E.g.: cars and petrol, butter and bread, milk and sugar.
DERIVED DEMAND
The demand for a commodity that arises because of the demand for some other commodity is called derived demand.
For instance, demand for steel, bricks, cement, stones, wood, etc. is a derived demand— derived from the demand for houses and other buildings.
COMPOSITE DEMAND
Demand for goods that have multiple uses are called composite demand.
(Such as use of steel for making various things like bus bodies, utensils, etc.)
What are the factors affecting demand?
- Price of the commodity
- Income of the consumer
- Consumers’ taste and preferences
- Prices of related goods
- Consumers’ expectations
- Consumer-Credit facilities
- Demonstration Effect
- Size and composition of population
- Distribution of Income
- Climatic factor
- Government Policy
What are the types of goods?
- Normal goods
- Inferior goods
- Inexpensive necessities
- Substitute goods
- Complementary goods
NORMAL GOODS
Normal goods are those goods the demand for which increases with increase in income of the consumers, and decreases with fall in income.

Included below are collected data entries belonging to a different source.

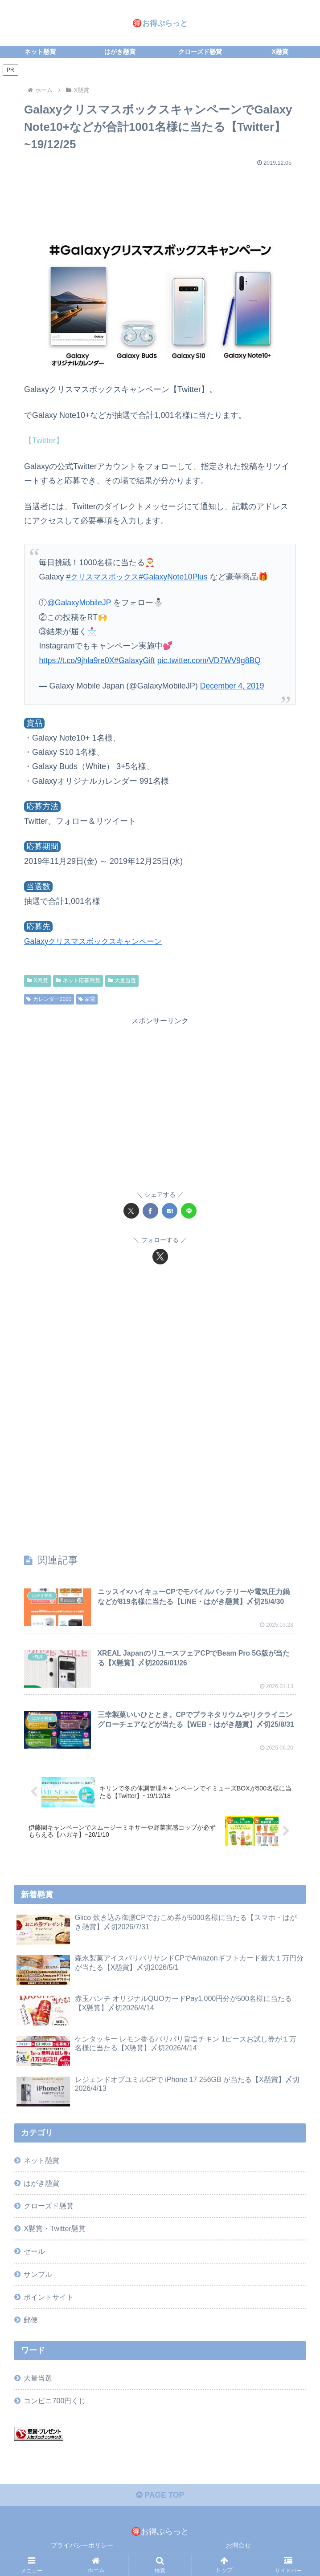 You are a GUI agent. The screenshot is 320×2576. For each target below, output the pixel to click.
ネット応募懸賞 (78, 980)
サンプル (38, 2275)
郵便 (31, 2321)
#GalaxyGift (138, 660)
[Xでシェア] (131, 1211)
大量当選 (122, 980)
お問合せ (238, 2547)
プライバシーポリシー (82, 2547)
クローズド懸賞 (49, 2207)
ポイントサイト (49, 2298)
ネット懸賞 (41, 2161)
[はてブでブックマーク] (169, 1211)
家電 (87, 999)
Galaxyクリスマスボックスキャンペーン (96, 940)
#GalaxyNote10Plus (178, 576)
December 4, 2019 (233, 685)
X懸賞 (37, 980)
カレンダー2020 (49, 999)
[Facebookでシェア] (150, 1211)
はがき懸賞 (41, 2184)
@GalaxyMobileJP (80, 602)
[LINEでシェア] (189, 1211)
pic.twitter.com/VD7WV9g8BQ (214, 660)
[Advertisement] (160, 196)
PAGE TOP (160, 2497)
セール (34, 2252)
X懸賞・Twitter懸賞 (54, 2230)
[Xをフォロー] (160, 1256)
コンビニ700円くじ (55, 2402)
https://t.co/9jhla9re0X (77, 660)
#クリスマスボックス (104, 576) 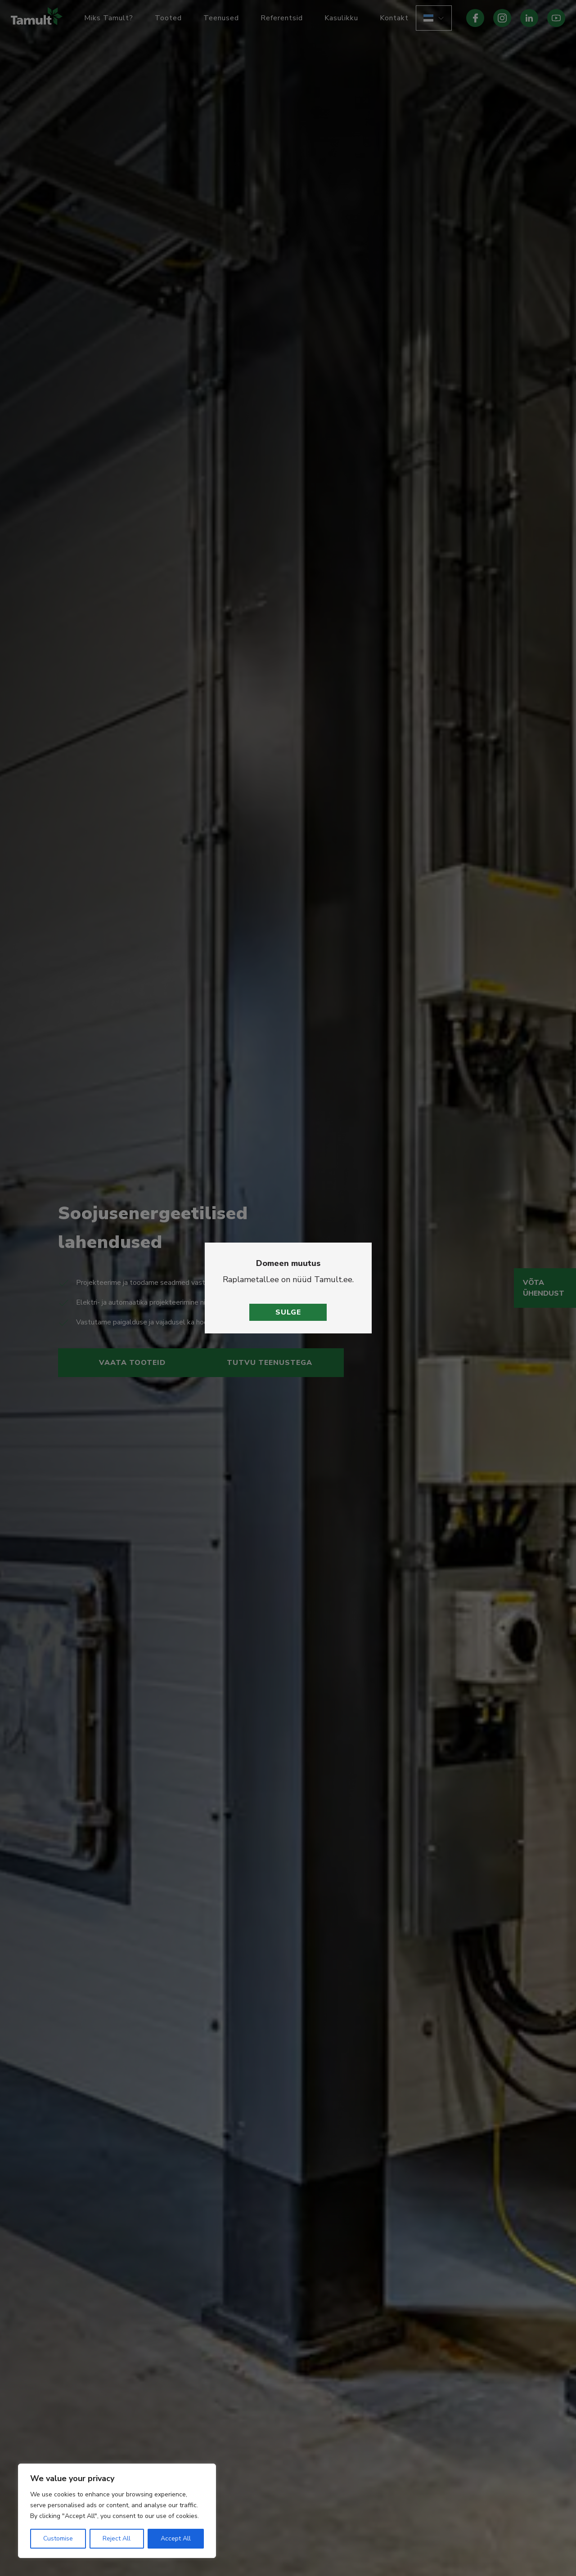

(Luxury goods: television, clothes, refrigerator,etc.)
INFERIOR GOODS
Inferior goods are those goods the demand for which falls with increase in income of the consumer.
(Maize and jowar)
INEXPENSIVE NECESSITIES
The demand of these goods remains the same no matter how much increase or decrease in income occurring.
(Salt, matchbox,etc.)
SUBSTITUTE GOODS
Substitute goods are those goods which satisfy the same type of need and hence can be used in place of one another to satisfy a given want.